Kernel Ridge Regression
You are seeing the HTML output generated by Documenter.jl and Literate.jl from the Julia source file. The corresponding notebook can be viewed in nbviewer.
Building on linear regression, we can fit non-linear data sets by introducing a feature space. In a higher-dimensional feature space, we can overfit the data; ridge regression introduces regularization to avoid this. In this notebook we show how we can use KernelFunctions.jl for kernel ridge regression.

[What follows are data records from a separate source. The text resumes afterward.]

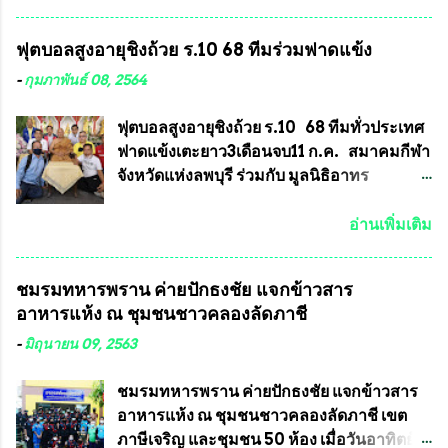
สมาคมฯ ท่านได้เคยประกาศย้ำทุกครั้งว่า พระ
มีนาคม 2564 ที่ผ่านมาพบว่าหลายพื้นที่เขต
ใหม่ที่จะนำเข้ารายการประกวดต้องมี
การเลือกตั้งมีประชาชนร้องเรียนการกระ
ฟุตบอลสูงอายุชิงถ้วย ร.10 68 ทีมร่วมฟาดแข้ง
คุณสมบัติชัดเจนดังนี้ 1.)พระทุกองค์จะต้อง
ทำความผิดกฎหมายการเลือกตั้ง นายณัฏฐ์ ธีร
ตอกโค๊ตและรันหมายเลข (พร้อมทั้งมีการทำ
ณัฐสุภานนท์ เปิดเผยว่า “ยกตัวอย่างในเขต
-
กุมภาพันธ์ 08, 2564
ลายบล๊อก โค๊ด หมายเลข) 2.)ต้องมีการ
พื้นที่เทศบาลนครเชียงใหม่ คณะกรรมการ
ประกาศจำนวนการจัดสร้างให้ชัดเจน ว่าสร้าง
การเลือกตั้งต้องแสวงหาข้อเท็จจริงและดำเนิน
ฟุตบอลสูงอายุชิงถ้วย ร.10 68 ทีมทั่วประเทศ
จำนวนเท่าไหร่ (เพื่อป้องกันการปั๊มเสริมใน
การจัดให้มีการเลือกตั้งใหม่ เพราะมีการร้อง
ฟาดแข้งเตะยาว3เดือนจบ11 ก.ค. สมาคมกีฬา
ภายหลัง) 3.)มีวัตถุประสงค์ที...
เรียนการกระทำความผิดกฎหมายการเลือกตั้ง
จังหวัดแห่งลพบุรี ร่วมกับ มูลนิธิอาทร
เข้ามาเป็นจำนวนมาก โดยจะเข้าหารือกับ
ประชานาถ และ ใจฟ้า อะคาเดมี่ จัดการ
เลขาธิการคณะกรรมการการเลือกตั้ง เพื่อให้
แข่งขันฟุตบอลสูงอายุชิงแชมป์ประเทศไทย ชิง
อ่านเพิ่มเติม
ตั้งคณะกรรมการแสวงหาข้อเท็จจริง เร่งให้มี
ถ้วยพระราชทาน รัชกาลที่ 10 กำหนดแข่งขัน
คำวินิจฉัยออกมา โดยเชื่อว่าคณะกรรมการ
ในเดือน เมษายน ถึงเดือน กรกฏาคม2564
ชมรมทหารพราน ค่ายปักธงชัย แจกข้าวสาร
การเลือกตั้งจะดำเนินการจัดให้มีการเลือกตั้ง
อดีตนักเตะทีมชาติอนุญาตให้ลงแข่งขันได้ ทีม
อาหารแห้ง ณ​ ชุมชนชาวคลองลัดภาชี
ใหม่อีกครั้ง ประธานมูลนิธิธรรมาภิบาลและ
แชมป์ได้รับ 150,000 บาท พร้อมได้สิทธิ์ไป
ต่อต้านทุจริต กล่าวต่ออีกว่า “นครเชียงใหม่
ทัวร์ต่างประเทศอีกด้วย ที่ห้องประชุม โรงทาน
-
มิถุนายน 09, 2563
เป็นเขตพื้นที่เศรษฐกิจอันสำคัญของภาคเหนือ
ครัวการบินกรุงเทพ วัดพระบาทน้ำพุ จังหวัด
ต้องส่งเสริมให้ผู้นำในระดับต่างๆมีหลักธร
ลพบุรี ท่านเจ้าคุณ พระราชวิสุทธิ ประชานาถ
ชมรมทหารพราน ค่ายปักธงชัย แจกข้าวสาร
รมาภิบาลในการบริหารราชการแผ่นดิน คณะ
(หลวงพ่อ อลงกต ) ในฐานะประธานมูลนิธิ
อาหารแห้ง ณ​ ชุมชนชาวคลองลัดภาชี เขต
กรรมการการเลือกตั้งถือเป็นองค์กรอิสระตาม
ประชานาถ และ ประธานอำนวยการจัดการ
ภาษีเจริญ และชุมชน 50 ห้อง เมื่อวันอาทิตย์ที่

# Loading and setup of required packages
using KernelFunctions
using LinearAlgebra
using Distributions
# Plotting
using Plots;
default(; lw=2.0, legendfontsize=11.0, ylims=(-150, 500));
using Random: seed!
seed!(42);
Toy data
Here we use a one-dimensional toy problem. We generate data using the fourth-order polynomial $f(x) = (x+4)(x+1)(x-1)(x-3)$:
f_truth(x) = (x + 4) * (x + 1) * (x - 1) * (x - 3)
x_train = -5:0.5:5
x_test = -7:0.1:7
noise = rand(Uniform(-20, 20), length(x_train))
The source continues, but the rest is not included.